The CAUSALMED Procedure

Causal Mediation Effects: Assumptions, Identification, and Estimation

This section continues the discussion of the theoretical foundations of the CAUSALMED procedure. The section Causal Mediation Effects: Theory, Definitions, and Effect Decompositions defines the causal mediation effects and various total effect decompositions that the procedure estimates. This section describes the assumptions that underlie the identification and estimation of causal mediation effects. It also discusses the implications of these assumptions for valid applications of the procedure.

Identification of Causal Mediation Effects

This section lays out the identification conditions of causal mediation effects and their implications for applying statistical methods that aim to obtain unbiased estimation of the effects.

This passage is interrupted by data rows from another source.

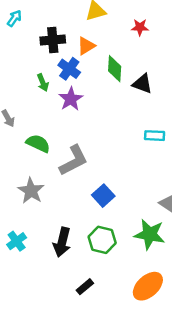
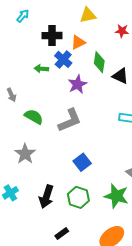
green arrow: (43, 83) -> (41, 69), turned 112
purple star: (71, 99) -> (77, 84), moved
gray L-shape: (74, 160) -> (70, 120), moved

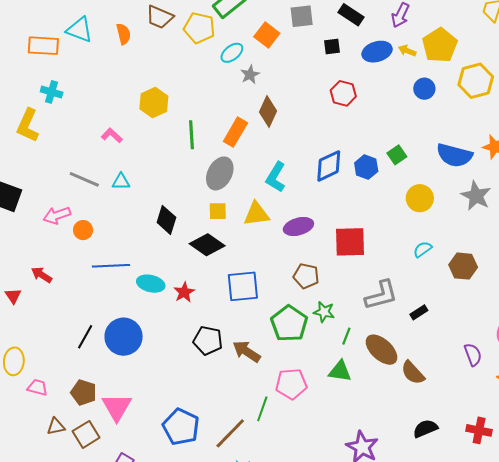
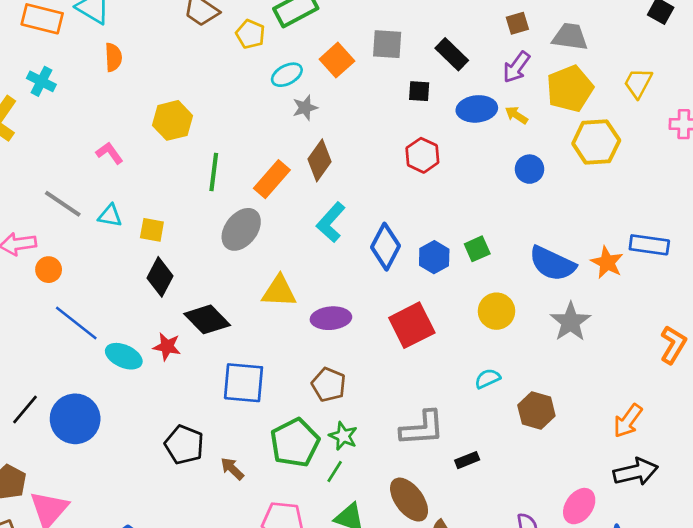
yellow pentagon: (199, 28) -> (250, 34), size x0.7
orange semicircle: (123, 34) -> (113, 57), moved
yellow pentagon: (440, 45) -> (570, 89), moved
yellow hexagon: (476, 81) -> (596, 142), moved
blue diamond: (329, 166) -> (385, 247), turned -48
cyan L-shape: (276, 177) -> (331, 222), moved
yellow square: (218, 211) -> (152, 230), moved
red square: (350, 242) -> (412, 325), moved, turned -36
blue line: (111, 266) -> (76, 323), turned 30
red star: (184, 292) -> (167, 347), moved, turned 30
green line: (346, 336) -> (335, 472), moved
brown arrow: (247, 351) -> (232, 469), size x0.7

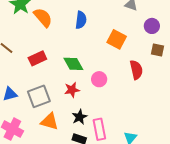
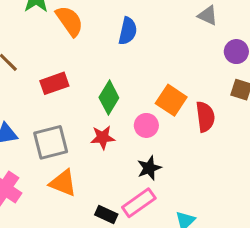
orange square: (117, 39) -> (171, 100), moved
green diamond: (73, 64) -> (109, 98), turned 55
black star: (80, 117) -> (149, 168), moved
pink rectangle: (99, 129) -> (139, 203), turned 60

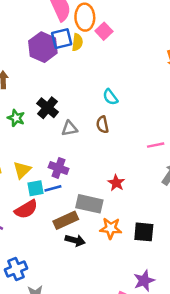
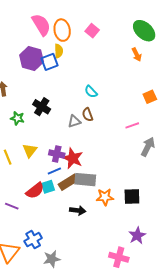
pink square: (104, 31) -> (92, 31), moved
blue square: (62, 39) -> (49, 62), moved
gray triangle: (69, 128) -> (74, 121), moved
yellow triangle: (22, 170) -> (30, 150), moved
red star: (116, 183) -> (73, 158), moved, size x1.5
cyan square: (36, 188) -> (48, 187), moved
brown rectangle: (66, 220) -> (68, 182), moved

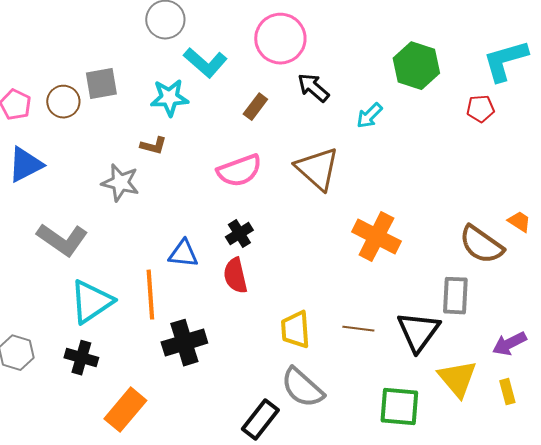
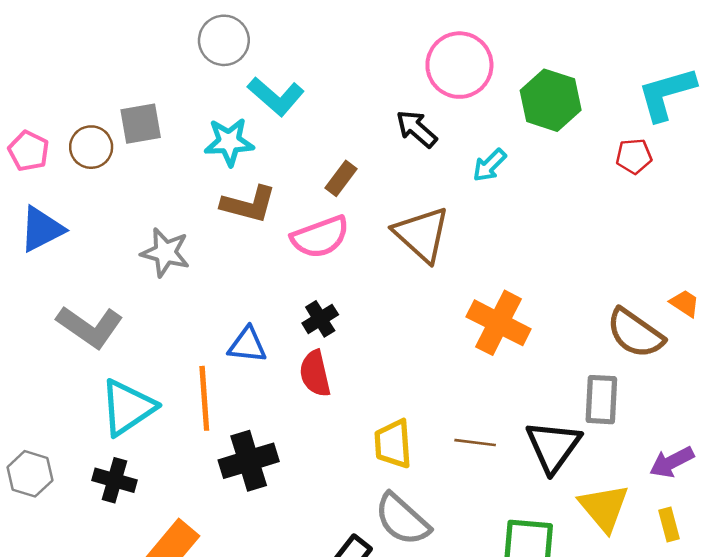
pink circle: (280, 39) -> (459, 65), moved
brown rectangle: (255, 107) -> (341, 178), moved
brown L-shape: (153, 146) -> (249, 204), moved, size x1.6

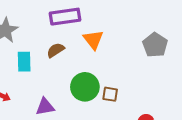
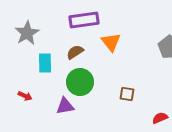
green circle: (85, 87) -> (80, 82), moved

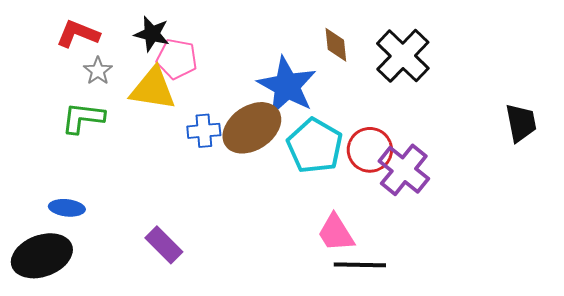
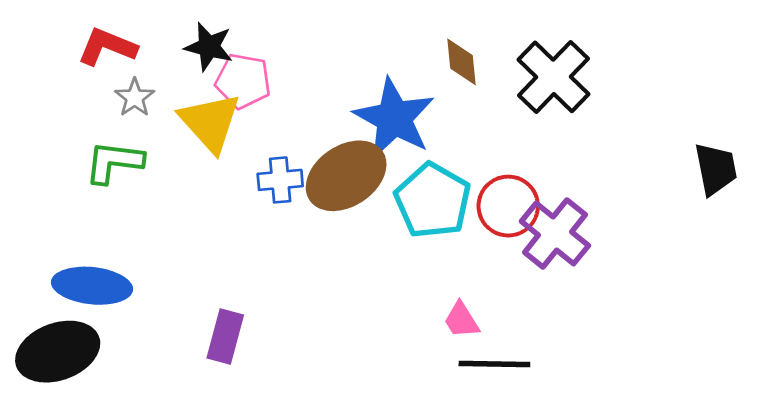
yellow triangle: (153, 89) -> (210, 122), turned 39
blue ellipse: (67, 208) -> (92, 286), size x1.6
pink trapezoid: (336, 233) -> (461, 320), size x0.7
purple rectangle: (164, 245) -> (225, 337), turned 60

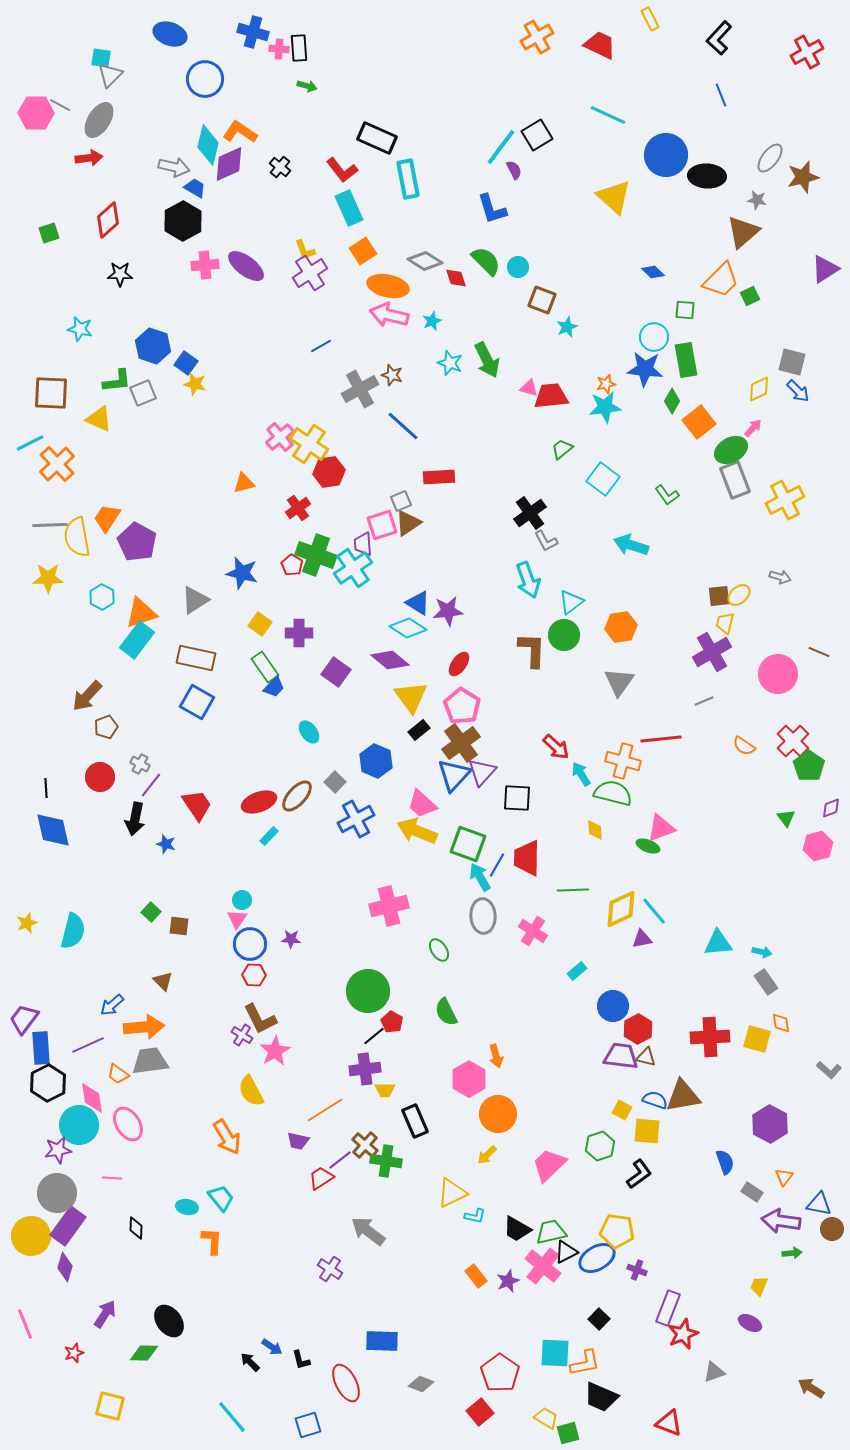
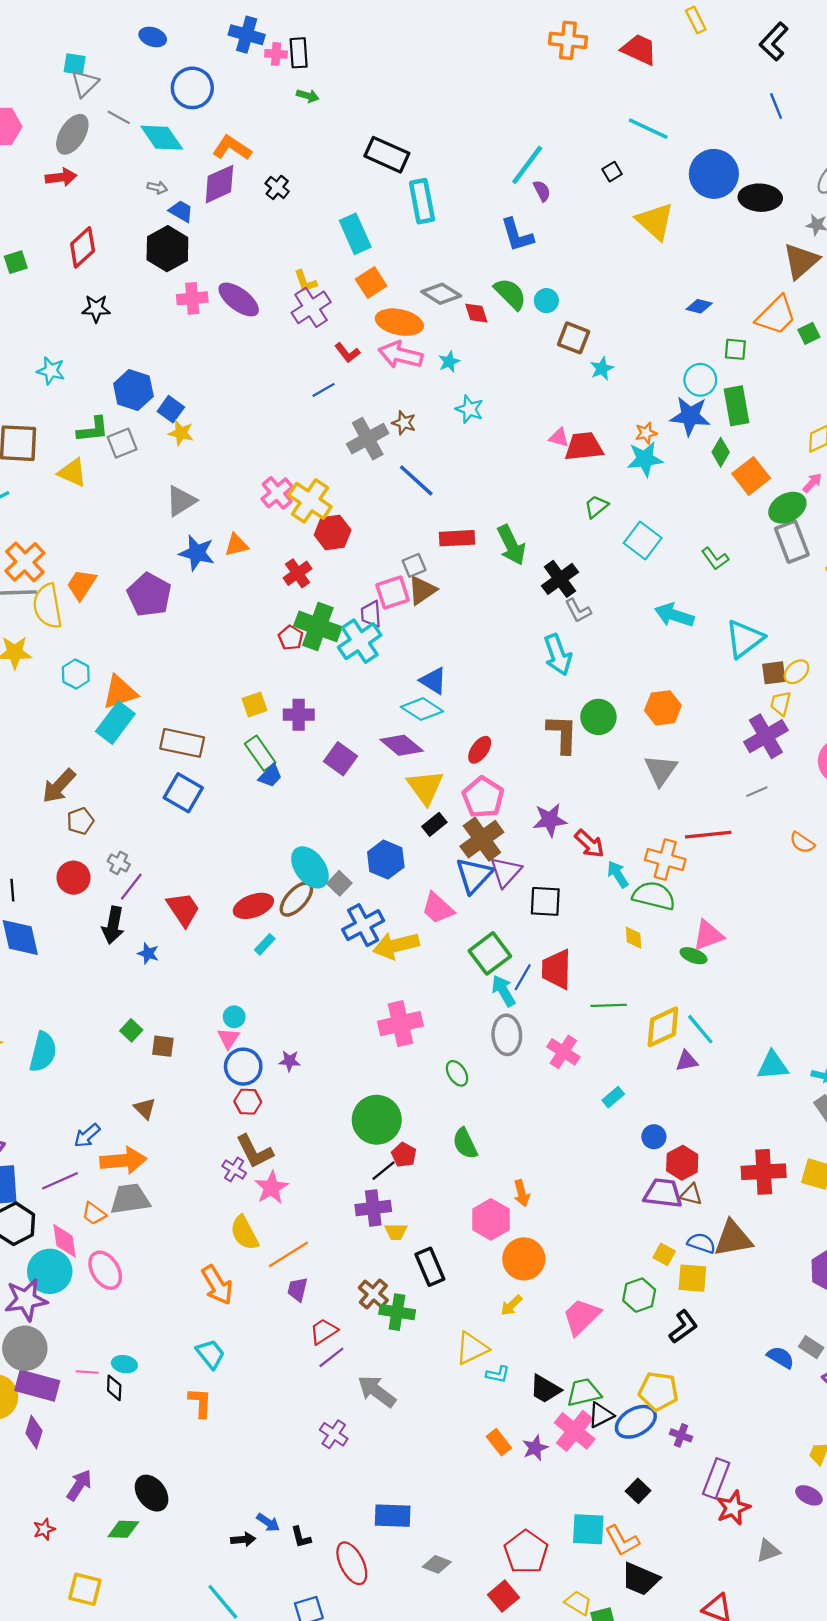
blue ellipse: (170, 34) -> (153, 37), size x0.7
orange cross: (537, 37) -> (568, 40), turned 36
gray line: (60, 105) -> (119, 117), moved
black square: (537, 135) -> (612, 172), moved, size x0.6
cyan diamond: (208, 145) -> (162, 138), moved, turned -48
gray arrow: (174, 167) -> (157, 187), size x0.6
red L-shape: (342, 170) -> (347, 353), moved, size x0.7
blue diamond: (653, 272) -> (699, 306), turned -30
green arrow: (487, 360) -> (511, 545), moved
orange cross: (57, 464) -> (25, 562), moved
purple pentagon: (137, 542) -> (149, 595), moved
blue star: (242, 573) -> (197, 553), moved
gray triangle: (195, 600) -> (181, 501), moved
cyan triangle: (571, 602) -> (744, 639), moved, size x1.4
purple star: (448, 611) -> (550, 820), moved
yellow square: (260, 624) -> (255, 705), turned 35
cyan ellipse: (309, 732) -> (310, 867), moved, size x1.6
yellow arrow: (417, 831) -> (396, 945), moved, turned -36
green square: (468, 844) -> (490, 953), turned 33
blue circle: (613, 1006) -> (654, 1137), size x0.7
orange line: (325, 1110) -> (288, 1254), moved
purple trapezoid: (298, 1141) -> (298, 1289), turned 90
purple star: (58, 1150) -> (26, 1300), size x1.4
purple line: (340, 1160) -> (331, 1357), moved
blue semicircle: (725, 1162) -> (781, 1357), moved, turned -40
pink line: (112, 1178) -> (87, 1372), moved
cyan ellipse: (187, 1207) -> (124, 1364), moved
purple rectangle: (68, 1226) -> (37, 1386), turned 69
black arrow: (250, 1362) -> (243, 1539), turned 130
orange L-shape: (585, 1363) -> (622, 1541), turned 72

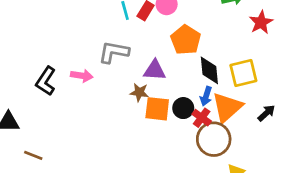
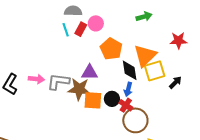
red star: (261, 22) -> (178, 40), moved, turned 30
gray L-shape: (114, 52) -> (58, 82), moved
brown star: (139, 92) -> (79, 89), size x1.6
orange triangle: (227, 107) -> (145, 56), moved
black arrow: (266, 113) -> (175, 82), moved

First, it is useful to distinguish the following three types of confounding covariates:

  • upper C 1 represents a generic covariate that confounds the relationship between T and Y. This is a treatment-outcome confounder.

  • upper C 2 represents a generic covariate that confounds the relationship between M and Y. This is a mediator-outcome confounder.

  • upper C 3 represents a generic covariate that confounds the relationship between T and M. This is a treatment-mediator confounder.

As in preceding sections, let C denote all of the covariates upper C 1, upper C 2, and upper C 3. Thus, controlling for C in regression analysis means that all types of confounding covariates are being controlled for.

According to Valeri and VanderWeele (2013), the following four assumptions are required for the identification of causal mediation effects:

  • no unmeasured treatment-outcome confounders given C

  • no unmeasured mediator-outcome confounders given (C, T)

  • no unmeasured treatment-mediator confounders given C

  • no mediator-outcome confounder is affected by T (directly or indirectly) given C

The identification of the controlled direct effect (CDE) assumes the first two conditions, and the identification of the natural direct effect (NDE) and the natural indirect effect (NIE) assumes all four conditions. These four assumptions are collectively called the "no unmeasured confounding assumption." Formal statements for these identification conditions can be found in the appendix of Valeri and VanderWeele (2013) and VanderWeele (2015).

Essentially, in order to obtain unbiased estimation of causal mediation and related effects, the regression adjustment method that is discussed in the next section assumes that the identification conditions are satisfied.

In practice, the implication is that in order to have valid causal interpretations of the mediation effects, you must be able to measure all relevant confounding covariates C and include them in a causal mediation analysis. For example, the first identification condition states that there are no unmeasured treatment-outcome confounders given C. Practically, a simple interpretation of this condition is that if there are treatment-outcome confounders upper C 1 in the observational study, your set of C must have measured and included these confounders in the analysis in order to obtain unbiased estimation of causal effects. Similarly, other identification conditions require upper C 2 or upper C 3, if present, to be measured and included in the analysis.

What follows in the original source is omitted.